**RECORDS FOR THIS EXERCISE:**
● ● ●
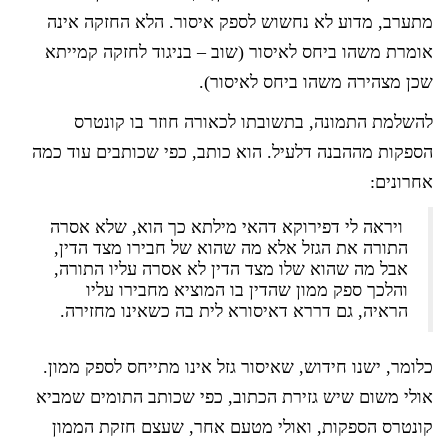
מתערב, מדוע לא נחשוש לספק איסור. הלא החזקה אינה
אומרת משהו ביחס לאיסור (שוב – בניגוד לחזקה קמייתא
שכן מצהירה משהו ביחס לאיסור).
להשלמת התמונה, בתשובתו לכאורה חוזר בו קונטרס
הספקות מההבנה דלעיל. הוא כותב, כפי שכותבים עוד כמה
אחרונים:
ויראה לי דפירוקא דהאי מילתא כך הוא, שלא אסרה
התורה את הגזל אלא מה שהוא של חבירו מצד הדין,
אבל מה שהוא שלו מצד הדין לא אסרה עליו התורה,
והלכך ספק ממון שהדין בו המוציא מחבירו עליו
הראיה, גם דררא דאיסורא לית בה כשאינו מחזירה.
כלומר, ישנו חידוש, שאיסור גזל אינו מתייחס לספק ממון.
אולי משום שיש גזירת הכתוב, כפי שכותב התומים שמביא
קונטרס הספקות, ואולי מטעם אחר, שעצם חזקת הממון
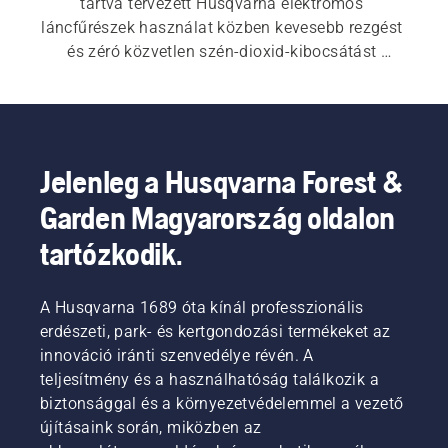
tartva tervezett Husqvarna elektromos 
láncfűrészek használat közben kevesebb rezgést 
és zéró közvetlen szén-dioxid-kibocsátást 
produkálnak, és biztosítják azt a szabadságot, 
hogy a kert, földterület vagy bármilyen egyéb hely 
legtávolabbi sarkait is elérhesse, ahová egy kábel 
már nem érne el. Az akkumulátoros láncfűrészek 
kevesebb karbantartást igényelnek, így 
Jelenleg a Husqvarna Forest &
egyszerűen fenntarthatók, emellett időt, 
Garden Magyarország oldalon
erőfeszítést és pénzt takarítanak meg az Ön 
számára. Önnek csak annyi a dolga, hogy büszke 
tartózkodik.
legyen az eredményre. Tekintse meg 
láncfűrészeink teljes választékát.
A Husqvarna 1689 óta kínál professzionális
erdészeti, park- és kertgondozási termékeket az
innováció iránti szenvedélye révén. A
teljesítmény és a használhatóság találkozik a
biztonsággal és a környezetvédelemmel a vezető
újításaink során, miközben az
● ● ●
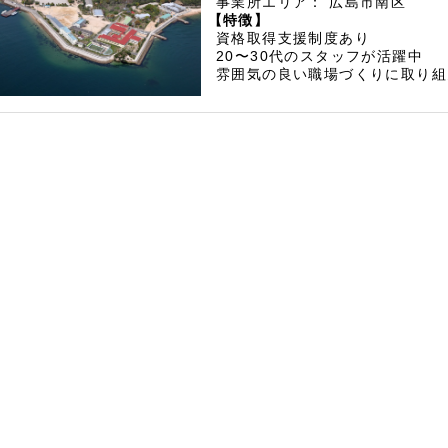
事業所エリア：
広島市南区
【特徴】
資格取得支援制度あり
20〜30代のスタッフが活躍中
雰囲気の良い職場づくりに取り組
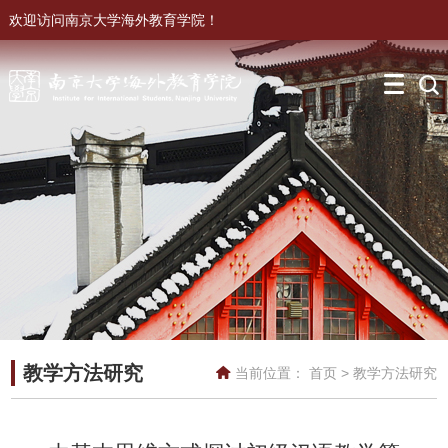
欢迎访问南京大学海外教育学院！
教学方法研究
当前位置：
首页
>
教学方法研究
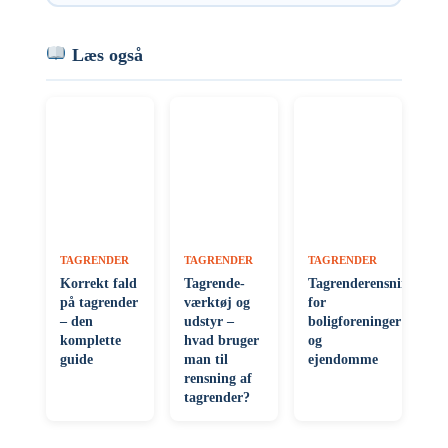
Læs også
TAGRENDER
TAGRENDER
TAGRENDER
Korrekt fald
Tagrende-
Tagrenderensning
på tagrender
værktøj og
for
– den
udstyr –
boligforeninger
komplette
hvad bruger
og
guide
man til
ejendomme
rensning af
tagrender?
● ● ●
**WHAT TO WORK ON:** Both boundary lines included, write out word for word only the lines above from the one containing "והלכך ספק ממון שהדין בו המוציא מחבירו עליו" to the one containing "Jelenleg a Husqvarna Forest &", leaving out any pictures.

**ANSWER:**
והלכך ספק ממון שהדין בו המוציא מחבירו עליו
הראיה, גם דררא דאיסורא לית בה כשאינו מחזירה.
כלומר, ישנו חידוש, שאיסור גזל אינו מתייחס לספק ממון.
אולי משום שיש גזירת הכתוב, כפי שכותב התומים שמביא
קונטרס הספקות, ואולי מטעם אחר, שעצם חזקת הממון
tartva tervezett Husqvarna elektromos 
láncfűrészek használat közben kevesebb rezgést 
és zéró közvetlen szén-dioxid-kibocsátást 
produkálnak, és biztosítják azt a szabadságot, 
hogy a kert, földterület vagy bármilyen egyéb hely 
legtávolabbi sarkait is elérhesse, ahová egy kábel 
már nem érne el. Az akkumulátoros láncfűrészek 
kevesebb karbantartást igényelnek, így 
Jelenleg a Husqvarna Forest &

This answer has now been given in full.